There are two small local fun stores hereabouts. When I 1st moved here, the staff would try to hand me something from under the glass with the cylinder closed or the bolt/slide forward. I kept hands in pockets, and politely asked they open the cylinder or open the bolt/slide before I would take my hands out of pockets.After I bought a few pieces, they decided it would be a $ood thing to make me happy. They even stopped looking at me funny when I rechecked the piece after they handed it to me. We laugh about it now, but I appreciate they have learned, and they appreciate I have taught them how to present arms for inspection.

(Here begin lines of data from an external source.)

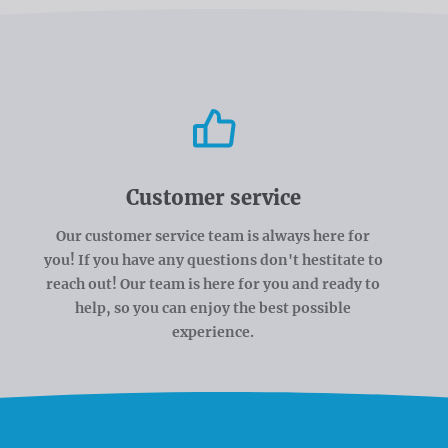
Customer service
Our customer service team is always here for
you! If you have any questions don't hestitate to
reach out! Our team is here for you and ready to
help, so you can enjoy the best possible
experience.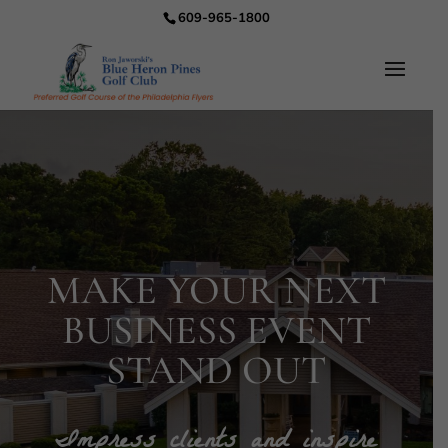
609-965-1800
MAKE YOUR NEXT
BUSINESS EVENT
STAND OUT
Impress clients and inspire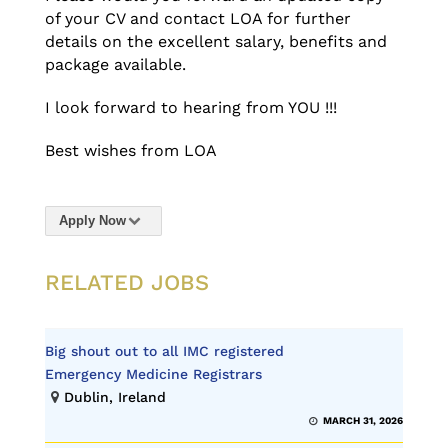
of your CV and contact LOA for further
details on the excellent salary, benefits and
package available.
I look forward to hearing from YOU !!!
Best wishes from LOA
Apply Now
RELATED JOBS
Big shout out to all IMC registered
Emergency Medicine Registrars
Dublin, Ireland
MARCH 31, 2026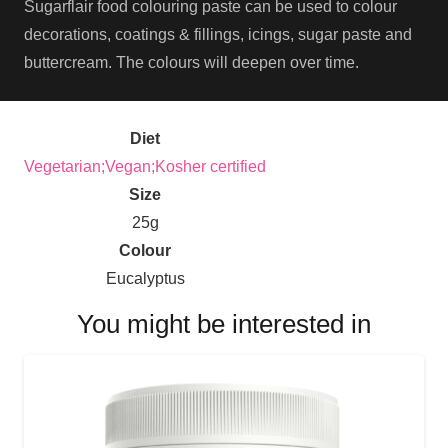
Sugarflair food colouring paste can be used to colour
decorations, coatings & fillings, icings, sugar paste and
buttercream. The colours will deepen over time.
Diet
Vegetarian;Vegan;Kosher certified
Size
25g
Colour
Eucalyptus
You might be interested in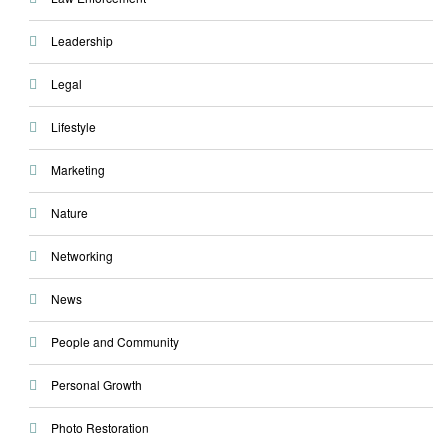
Leadership
Legal
Lifestyle
Marketing
Nature
Networking
News
People and Community
Personal Growth
Photo Restoration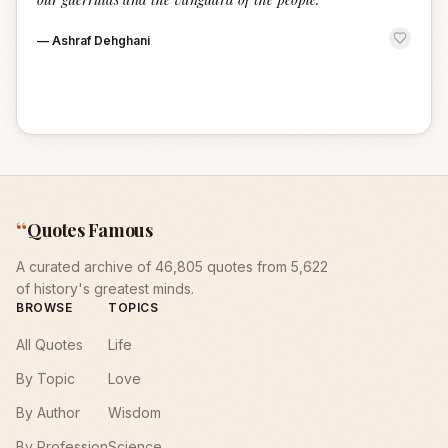
—
Ashraf Dehghani
“
Quotes Famous
A curated archive of 46,805 quotes from 5,622
of history's greatest minds.
BROWSE
TOPICS
All Quotes
Life
By Topic
Love
By Author
Wisdom
By Profession
Science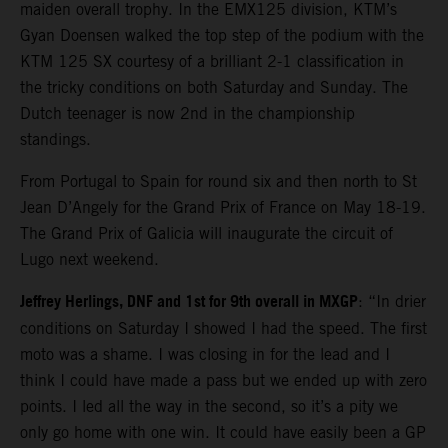
maiden overall trophy. In the EMX125 division, KTM’s
Gyan Doensen walked the top step of the podium with the
KTM 125 SX courtesy of a brilliant 2-1 classification in
the tricky conditions on both Saturday and Sunday. The
Dutch teenager is now 2nd in the championship
standings.
From Portugal to Spain for round six and then north to St
Jean D’Angely for the Grand Prix of France on May 18-19.
The Grand Prix of Galicia will inaugurate the circuit of
Lugo next weekend.
Jeffrey Herlings, DNF and 1st for 9th overall in MXGP
: “In drier
conditions on Saturday I showed I had the speed. The first
moto was a shame. I was closing in for the lead and I
think I could have made a pass but we ended up with zero
points. I led all the way in the second, so it’s a pity we
only go home with one win. It could have easily been a GP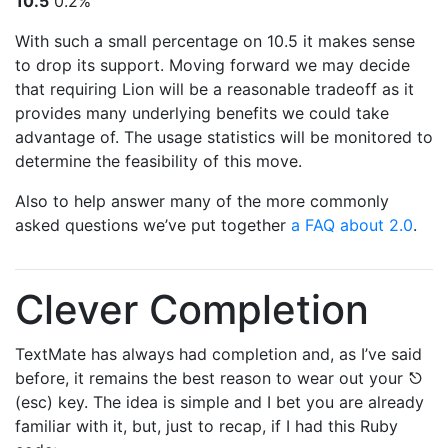
10.5
0.2%
With such a small percentage on 10.5 it makes sense
to drop its support. Moving forward we may decide
that requiring Lion will be a reasonable tradeoff as it
provides many underlying benefits we could take
advantage of. The usage statistics will be monitored to
determine the feasibility of this move.
Also to help answer many of the more commonly
asked questions we’ve put together
a FAQ about 2.0
.
Clever Completion
TextMate has always had completion and, as I’ve said
before, it remains the best reason to wear out your ⎋
(esc) key. The idea is simple and I bet you are already
familiar with it, but, just to recap, if I had this Ruby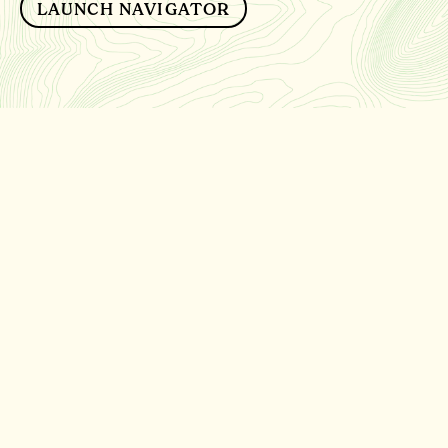
LAUNCH NAVIGATOR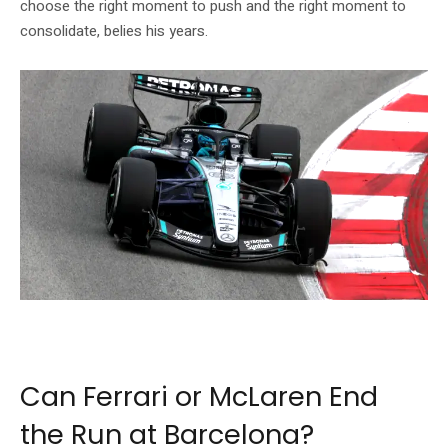
choose the right moment to push and the right moment to
consolidate, belies his years.
Kimi Antonelli has been the dominant force in Formula 1’s 2026 season. Photo:
Mercedes-AMG Petronas F1
Can Ferrari or McLaren End
the Run at Barcelona?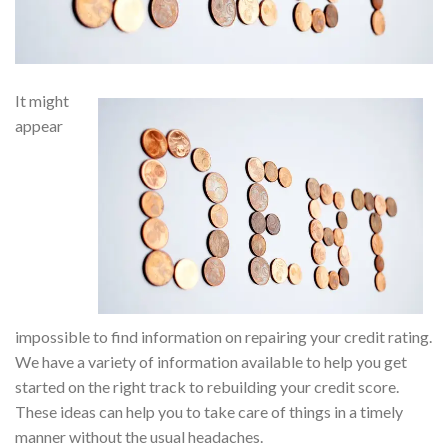
It might
appear
impossible to find information on repairing your credit rating.
We have a variety of information available to help you get
started on the right track to rebuilding your credit score.
These ideas can help you to take care of things in a timely
manner without the usual headaches.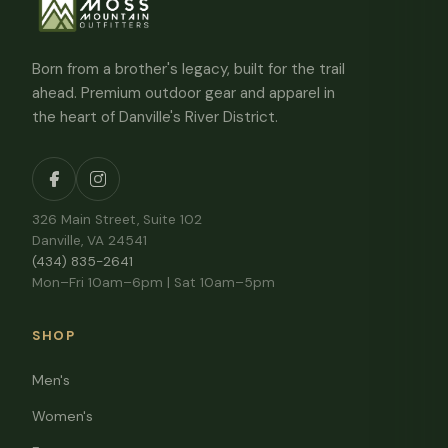
Born from a brother's legacy, built for the trail
ahead. Premium outdoor gear and apparel in
the heart of Danville's River District.
326 Main Street, Suite 102
Danville, VA 24541
(434) 835-2641
Mon–Fri 10am–6pm | Sat 10am–5pm
SHOP
Men's
Women's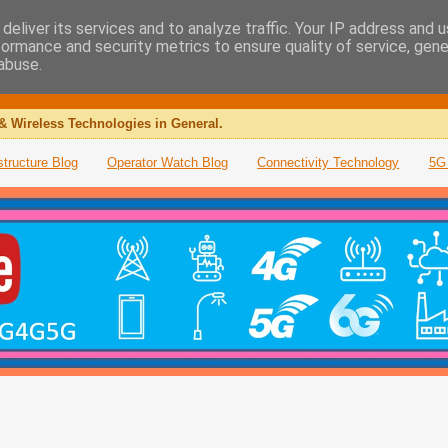
deliver its services and to analyze traffic. Your IP address and 
formance and security metrics to ensure quality of service, gen
abuse.
& Wireless Technologies in General.
structure Blog
Operator Watch Blog
Connectivity Technology
5G 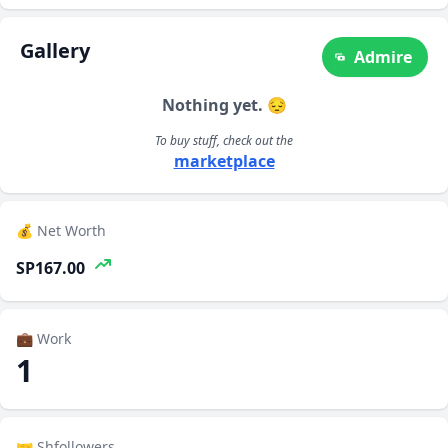
Gallery
Admire
Nothing yet. 😔
To buy stuff, check out the
marketplace
💰 Net Worth
SP167.00
💼 Work
1
🤝 Shfollowers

My son still hasn't forgotten the day he was taking the Rifle merit badge at scout camp. I'd been teaching him the basics, so he was feeling pretty cocky at the class. The teacher lined the boys up, explained how to check for clear, then handed the first kid a rifle, action open. Kid took it, checked the action, and passed it down the line, each boy checking in turn. Same with my son. The last boy in line handed the rifle back to the teacher, who immediately popped an empty case out of the chamber, showed the boys, and yelled "you all FAILED!".My son was muchly humbled that day. He's never screwed up since.jf
Dann in Ohio: Could I look at that Springfield XD-MClerk: Sure. [Clerk takes gun of case, checks chamber, hands to Dann in Ohio.][Dann in Ohio points gun in safe direction, removes mag, checks chamber.]Clerk: I just checked that, it was safe.Dann in Ohio: I know you checked it, but I'm holding it now.[Clerk gives Dann in Ohio annoyed look.]Dann in Ohio's daughter: That's how we were taught, we're responsible when we're holding it.Clerk: Whatever.

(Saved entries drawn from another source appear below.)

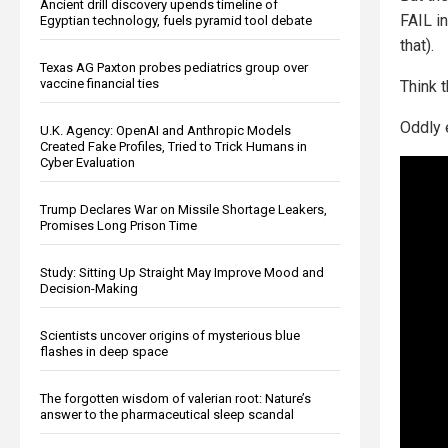
Ancient drill discovery upends timeline of
FAIL i
Egyptian technology, fuels pyramid tool debate
that).
Texas AG Paxton probes pediatrics group over
vaccine financial ties
Think t
Oddly e
U.K. Agency: OpenAI and Anthropic Models
Created Fake Profiles, Tried to Trick Humans in
Cyber Evaluation
Trump Declares War on Missile Shortage Leakers,
Promises Long Prison Time
Study: Sitting Up Straight May Improve Mood and
Decision-Making
Scientists uncover origins of mysterious blue
flashes in deep space
The forgotten wisdom of valerian root: Nature’s
answer to the pharmaceutical sleep scandal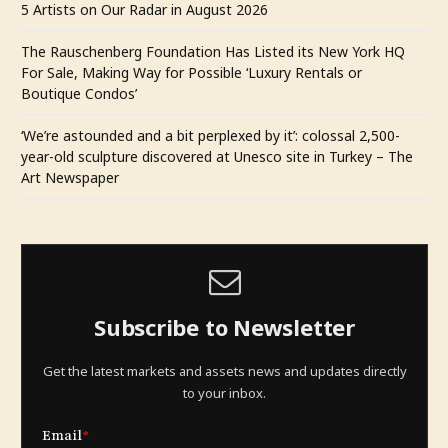
5 Artists on Our Radar in August 2026
The Rauschenberg Foundation Has Listed its New York HQ
For Sale, Making Way for Possible ‘Luxury Rentals or
Boutique Condos’
‘We’re astounded and a bit perplexed by it’: colossal 2,500-
year-old sculpture discovered at Unesco site in Turkey – The
Art Newspaper
Subscribe to Newsletter
Get the latest markets and assets news and updates directly
to your inbox.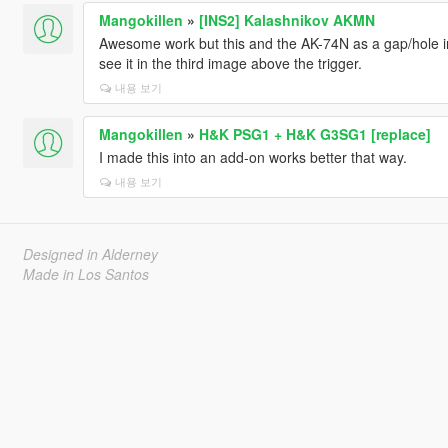
Mangokillen
»
[INS2] Kalashnikov AKMN
Awesome work but this and the AK-74N as a gap/hole i
see it in the third image above the trigger.
내용 보기
Mangokillen
»
H&K PSG1 + H&K G3SG1 [replace]
I made this into an add-on works better that way.
내용 보기
Designed in Alderney
Made in Los Santos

I am beminded of Freewheelin' Franklin's statement to Fat Freddy: "HEY, MOTHERFUCKER! DON'T POINT THAT THING AT ME!!"Oh, how I miss the Fabulous Furry Freak Brothers!

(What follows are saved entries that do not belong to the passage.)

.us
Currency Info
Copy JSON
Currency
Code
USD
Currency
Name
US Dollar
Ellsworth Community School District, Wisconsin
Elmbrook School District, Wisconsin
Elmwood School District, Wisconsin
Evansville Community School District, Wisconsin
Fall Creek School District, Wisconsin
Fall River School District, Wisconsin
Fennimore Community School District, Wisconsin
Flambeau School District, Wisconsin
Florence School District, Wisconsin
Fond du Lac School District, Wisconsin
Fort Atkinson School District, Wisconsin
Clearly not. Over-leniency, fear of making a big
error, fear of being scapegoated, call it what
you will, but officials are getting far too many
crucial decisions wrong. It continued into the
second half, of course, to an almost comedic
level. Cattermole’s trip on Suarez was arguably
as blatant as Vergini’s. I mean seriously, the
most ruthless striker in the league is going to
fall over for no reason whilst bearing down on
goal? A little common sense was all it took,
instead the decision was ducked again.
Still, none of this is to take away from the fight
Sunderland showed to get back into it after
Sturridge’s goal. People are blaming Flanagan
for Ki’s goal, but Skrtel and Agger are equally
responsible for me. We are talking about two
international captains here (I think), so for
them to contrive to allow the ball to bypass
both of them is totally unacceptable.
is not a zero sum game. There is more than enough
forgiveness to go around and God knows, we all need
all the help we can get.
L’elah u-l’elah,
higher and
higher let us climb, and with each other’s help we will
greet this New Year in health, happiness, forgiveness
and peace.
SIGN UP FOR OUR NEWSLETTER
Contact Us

P.s. I believe that just pointing a gun at somebody is considered to be assault, in law.
P.p.s. Mah kitteh is a dead ringer for Fat Freddy's Cat, aside from not having any balls, which may account for his still existing after 16 years.
Never understood the idiocy of checking the customers guns at the counter prior to renting them a shooting lane. You know, a place designed to handle loaded guns that will be shot. The number of holes in the wall behind the sales counter should have been a clue they were doing it wrong.Then the clowns behind the counter will drop the slide with the slide stop lever.And, why did it seem that I was always there when the clerk encountered some gun he had never seen before? Which would entail much fumbling and 4 hands in use, typically followed by cartridges hitting the countertop. Nervewracking. I didn't spend much time or money, there, due to that policy. They were only a 5 minute drive from home, but I was much happier to drive an hour or more to a less dangerous environment to spend my cash.
I usually go with, "gosh if you keep pointing that at me it's going to be hard for us to stay friends."
My favorite was the guy whose buddy was looking at a Glock and asked us how to disassemble it for maintenance. Cletus drew his own Glock while announcing, "First, you pull the trigger." BLAM! Just missed the store owner's son. The staff had grown weary of having to go out on the range to correct some egregious safety violation from Cletus (and his horde of Cletii) and had been lobbying to ban the guy, since he wouldn't listen and invariably called up the aforementioned owner the next day to complain about his treatment.Incredibly, it still took some doing to get him banned. I quit soon after. I still can't go in that shop without breaking out in a sweat from all the safety violations.
Rule #1 is in effect.
Anon 2:23,"Never understood the idiocy of checking the customers guns at the counter prior to renting them a shooting lane."Me neither.Keep that shit in your range bag. Nothing good can come of fingering loaded guns on the sales floor, especially when there's a perfectly good backstop out on the range.